Mixing Wireframe and Strong Supplies with Shaders

Shaders have been black magic to me earlier than this mission. It was my first time utilizing them in manufacturing and I’m used to frontend the place you assume in packing containers. Shaders are coordinates 0 to 1, which I discover far more durable to grasp. However, I’d used Photoshop and After Results with layers loads of occasions. These purposes do lots of the identical work shaders can: GPU computing. This made it far simpler. Beginning out by picturing or drawing what I needed, considering how I would do it in Photoshop, then asking myself how I may do it with shaders. Photoshop or AE into shaders is far much less mentally taxing if you don’t have a deep basis in shaders.

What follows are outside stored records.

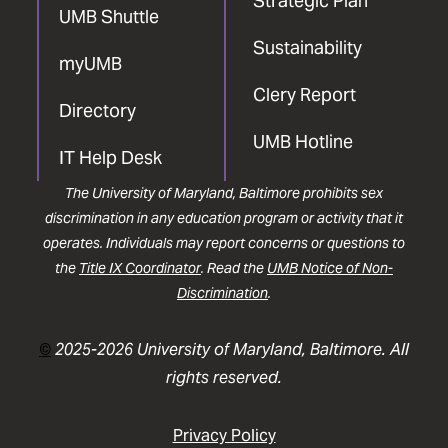
Strategic Plan
UMB Shuttle
Sustainability
myUMB
Clery Report
Directory
UMB Hotline
IT Help Desk
The University of Maryland, Baltimore prohibits sex
discrimination in any education program or activity that it
operates. Individuals may report concerns or questions to
the
Title IX Coordinator
. Read the
UMB Notice of Non-
Discrimination
.
©
2025-2026 University of Maryland, Baltimore. All
rights reserved.
Privacy Policy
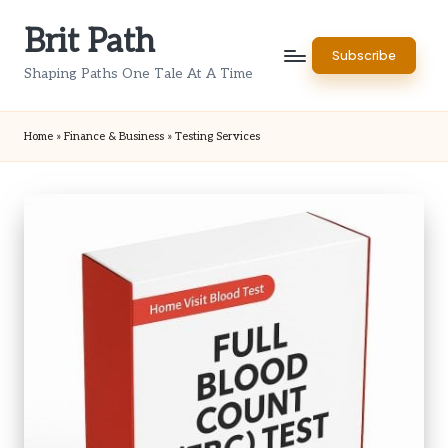
Brit Path
Skip
Subscribe
to
Shaping Paths One Tale At A Time
content
Home
»
Finance & Business
»
Testing Services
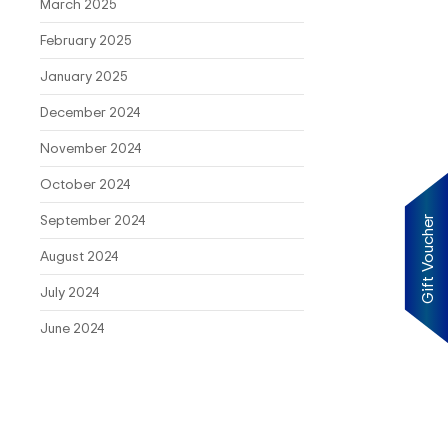
March 2025
February 2025
January 2025
December 2024
November 2024
October 2024
September 2024
Gift Voucher
August 2024
July 2024
June 2024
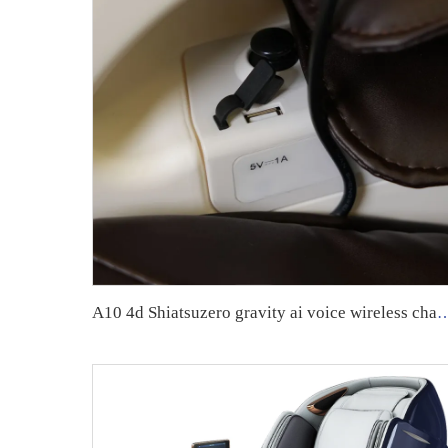
A10 4d Shiatsuzero gravity ai voice wireless c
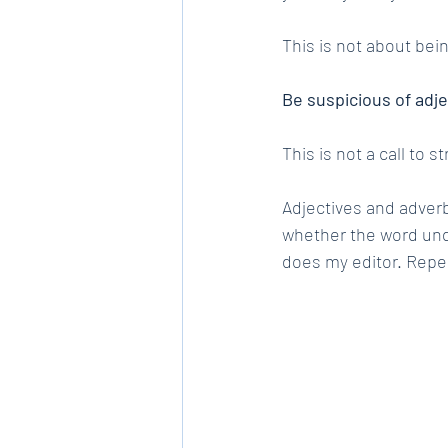
This is not about bein
Be suspicious of adj
This is not a call to s
Adjectives and adverb
whether the word unde
does my editor. Repe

Populating Each Render Targets

For the time being, we’re solely saving information to the solidTarget render goal through normals. We are going to replace our render loop, in order that our shader has them each this and wireframeTarget obtainable concurrently.

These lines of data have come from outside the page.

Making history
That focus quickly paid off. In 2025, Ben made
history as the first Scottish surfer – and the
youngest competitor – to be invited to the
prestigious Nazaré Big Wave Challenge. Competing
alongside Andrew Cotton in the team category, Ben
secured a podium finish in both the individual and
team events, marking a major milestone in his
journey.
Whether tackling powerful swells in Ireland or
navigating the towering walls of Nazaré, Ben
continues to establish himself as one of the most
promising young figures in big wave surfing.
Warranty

// src/gl/targeted-torus.js

render() {
  // Render wireframe model to wireframe render goal
  this.scene.materials.wireframe = true;
  Stage.renderer.setRenderTarget(this.targetWireframe);
  Stage.renderer.render(this.scene, this.digital camera);
  this.materials.uniforms.u_texture_wireframe.worth = this.targetWireframe.texture;

  // Render strong model to strong render goal
  this.scene.materials.wireframe = false;
  Stage.renderer.setRenderTarget(this.targetSolid);
  Stage.renderer.render(this.scene, this.digital camera);
  this.materials.uniforms.u_texture_solid.worth = this.targetSolid.texture;

  // Reset render goal
  Stage.renderer.setRenderTarget(null);
}

With this, you find yourself with a move that below the hood seems like this:

Diagram with red lines describing data being passed around

Fading Between Two Textures

Our fragment shader will get somewhat replace, 2 additions:

  • smoothstep creates a linear ramp between 2 values. UVs solely go from 0 to 1, so on this case we use .15 and .65 as the bounds (they give the impression of being make the impact extra apparent than 0 and 1). Then we use the x worth of the uvs to outline which worth will get fed into smoothstep.
  • vec4 combined = combine(wireframe_texture, solid_texture, mix); combine does precisely what it says, mixes 2 values collectively at a ratio decided by mix. .5 being a superbly even break up.
// src/gl/targeted-torus.js

fragmentShader: `
  various vec2 v_uv;
  various vec3 v_position;

  // declare 2 uniforms
  uniform sampler2D u_texture_solid;
  uniform sampler2D u_texture_wireframe;

  void essential() {
    // declare 2 photos
    vec4 wireframe_texture = texture2D(u_texture_wireframe, v_uv);
    vec4 solid_texture = texture2D(u_texture_solid, v_uv);

    float mix = smoothstep(0.15, 0.65, v_uv.x);
    vec4 combined = combine(wireframe_texture, solid_texture, mix);        

    gl_FragColor = combined;
  }
`,

And increase, MIXED:

Rainbow torus knot with wireframe texture

Let’s be trustworthy with ourselves, this seems exquisitely boring being static so we are able to spice this up with little magic from GSAP.

// src/gl/torus.js

import {
  Mesh,
  MeshNormalMaterial,
  TorusKnotGeometry,
} from 'three';
import gsap from 'gsap';

export default class Torus extends Mesh {
  constructor() {
    tremendous();

    this.geometry = new TorusKnotGeometry(1, 0.285, 300, 26);
    this.materials = new MeshNormalMaterial();

    this.place.set(0, 0, -8);

    // add me!
    gsap.to(this.rotation, {
      y: 540 * (Math.PI / 180), // must be in radians, not levels
      ease: 'power3.inOut',
      length: 4,
      repeat: -1,
      yoyo: true,
    });
  }
}
Try the demo

Thank You!

Congratulations, you’ve formally spent a measurable portion of your day mixing two supplies collectively. It was price it although, wasn’t it? On the very least, I hope this saved you some of the psychological gymnastics orchestrating a pair of render targets.